The project receives interim support from academic looses who work in research integrity. However, there are concerns about potential risks. Michel Neuetten, a researcher at Metasciens at the University of Tilburg in the Netherlands, says the tool must be able to find the error and make clear whether the claim has been verified. “If you start pointing your fingers at people and then it turns out you’ve made no mistakes, there may be a reputational damage,” she says.
Others add that there is risk and that the project should be careful about what they argue, but the goal is correct. James Heathers, a forensic metaxient player at Linnae University in Vekjojo, Sweden, is much easier to unravel the tinsel paper than to retract them. As a first step, AI can be used to triage papers for further scrutiny, says Heathers, who acted as a consultant for the Black Spatula project. “It was early days, but I’m supportive,” he adds.
ai sleuths
Many researchers have devoted their careers to finding concerns about integrity in their papers. Also, tools already exist to see specific aspects of paper.
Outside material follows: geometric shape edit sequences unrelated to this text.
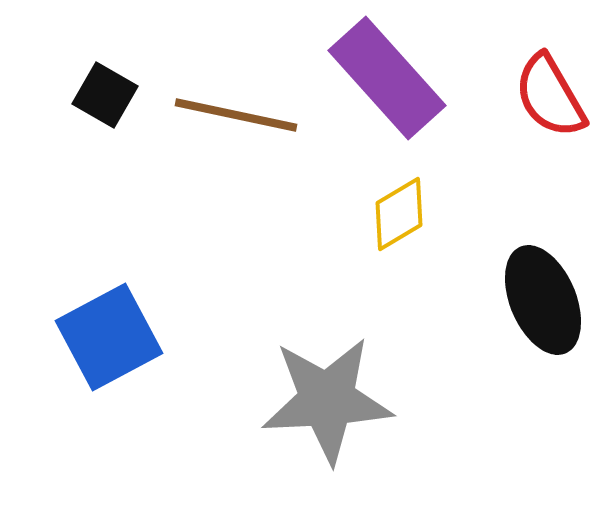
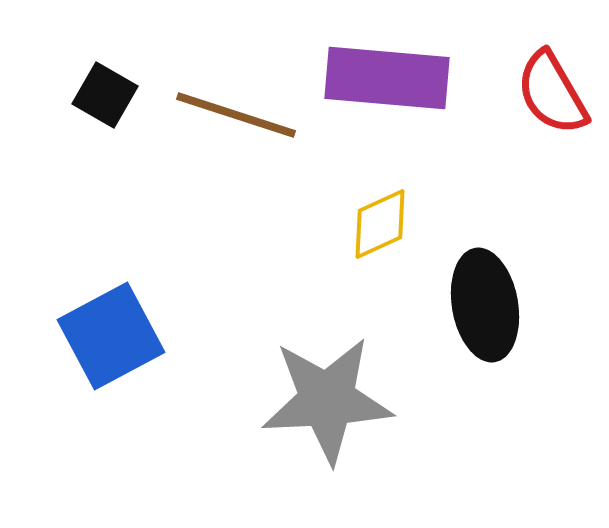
purple rectangle: rotated 43 degrees counterclockwise
red semicircle: moved 2 px right, 3 px up
brown line: rotated 6 degrees clockwise
yellow diamond: moved 19 px left, 10 px down; rotated 6 degrees clockwise
black ellipse: moved 58 px left, 5 px down; rotated 13 degrees clockwise
blue square: moved 2 px right, 1 px up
However, proponents hope that AI can perform a wider range of checks in one shot and process more papers.
Both the Black Spatula Project and Yesnoerror use large-scale language models (LLM) to find various errors, including facts and papers such as calculations, methodologies, references, and more.
The system first extracts information from the paper, including tables and images. Next, you create a complex set of instructions known as prompts. This dictates the “inference” model (specialist type LLM). The model may scan for different types of errors each time, or analyze the paper multiple times to cross-check the results. The cost of analyzing each paper can range from 15 cents to a few dollars, depending on the length of the paper and the series of prompts used.
False-positive speed is a big hurdle when claiming an error when there is no AI. Currently, the Black Spatula project’s system is wrong about the errors of about 10% of the time, says Gulloso. Steve Newman, a software engineer and entrepreneur who founded the Black Spatula Project, must review each error with the subject expert and determine that it is the biggest bottleneck of the project.
So far, Schlicht’s YesnoError team has quantified false positives with just 100 mathematical errors found in the first batch of 10,000 AIs. Of the 90% of authors who responded to Schlicht, he says, except for one person who agreed that the detected errors were valid. Ultimately, Yesnoerror plans to work with Researchhub, a platform that conducts peer reviews to pay doctoral scientists at Cryptocurrency. When AI checks the paper, Yesnoerror triggers a request to check the results, which has not started yet.